If you random-pause this, what you're probably going to see is that 100% (minus epsilon) of the time is inside the pow
function, so how it got there makes basically no difference.
Assuming you find that, the first thing to do is get rid of the calls to pow
that you found on the stack.
(In general, what it does is take the log
of the first argument, multiply it by the second argument, and exp
of that, or something that does the same thing. The log
and exp
could well be done by some kind of series involving a lot of arithmetic. It looks for special cases, of course, but it's still going to take longer than you would.)
That alone should give you around an order of magnitude speedup.
Then do the random-pausing again. Now you're going to see something else taking a lot of the time. I can't guess what it will be, and neither can anyone else, but you can probably reduce that too. Just keep doing it until you can't any more.
It may happen along the way that you choose to use a macro, and it might be slightly faster than an inline function. That's for you to judge when you get there.
An macro is not really a function. whatever you define as a macro gets verbatim posted into your code, before the compiler gets to see it, by the preprocessor. The preprocessor is just a software engineers tool that enables various abstractions to better structure your code.
A function inline or otherwise the compiler does know about, and can make decisions on what to do with it. A user supplined inline
keyword is just a suggestion and the compiler may over-ride it. It is this over-riding that in most cases would result in better code.
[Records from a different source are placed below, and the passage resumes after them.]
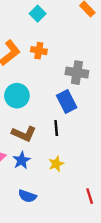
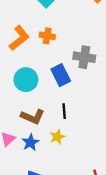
blue rectangle: (67, 101) -> (61, 75), moved
yellow star: (56, 164) -> (57, 137), moved

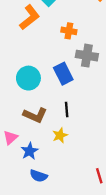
orange cross: (47, 36) -> (69, 31), moved
orange L-shape: (19, 38) -> (30, 17), moved
blue star: (30, 142) -> (30, 151), moved

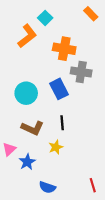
orange cross: (69, 31) -> (64, 49), size x1.5
blue semicircle: (39, 176) -> (47, 187), moved

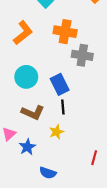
orange L-shape: (27, 36) -> (23, 33), moved
blue rectangle: (59, 89) -> (60, 84), moved
red line: (93, 185) -> (94, 158), moved, turned 32

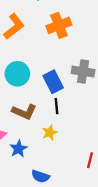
orange cross: (65, 32) -> (59, 25), turned -30
gray cross: (82, 55) -> (83, 71), moved

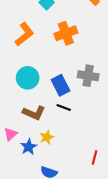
black line: (57, 106) -> (64, 108), turned -64
yellow star: (50, 133) -> (47, 137), moved

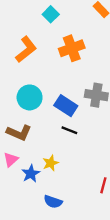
blue rectangle: (61, 85) -> (66, 106), turned -30
brown L-shape: (34, 113) -> (19, 133), moved

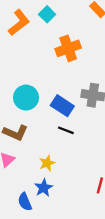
orange L-shape: (26, 49) -> (19, 23), moved
blue star: (31, 174) -> (44, 188), moved
blue semicircle: (53, 202) -> (25, 202), moved, turned 48

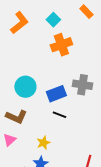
cyan square: (47, 14) -> (53, 20), moved
blue rectangle: (62, 106) -> (56, 94), turned -54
Another side effect of the compiler being aware of the functions is that you could potentially force the compiler to take certain decisions -for example, disabling inlining of your code, which could enable you to better debug or profile your code. There are probably many other use-cases that inline functions enable vs. macros.
Macros are extremely powerful though, and to back this up I would cite google test and google mock. There are many reasons to use macros :D.
Simple mathmatical operations that are chained together using functions are often inlined by the compiler, especially if the function is only called once in the translation step. So, I wouldn't be surprised that the compiler takes inlining decisions for you, regardless of weather the keyword is supplied or not.
However, if the compiler doesn't you can manually flatted out segments of your code. If you do flatten it out perhaps macros will serve as a good abstraction, after all they present similar semantics to a "real" function.
The Crux
So, do you want the compiler to be aware of certain logical boundaries so it can produce better physical code, or do you want force decisions on the compiler by flattening it out manually or by using macros. The industry leans towards the former.
I would lean towards using macros in this case, just because it's quick and dirty, without having to learn much more. However, as macros are a software engineering abstraction, and because you are concerned with the code the compiler generates, if the problem were to become slightly more advanced I would use C++ templates, as they were designed for the concerns you are pondering.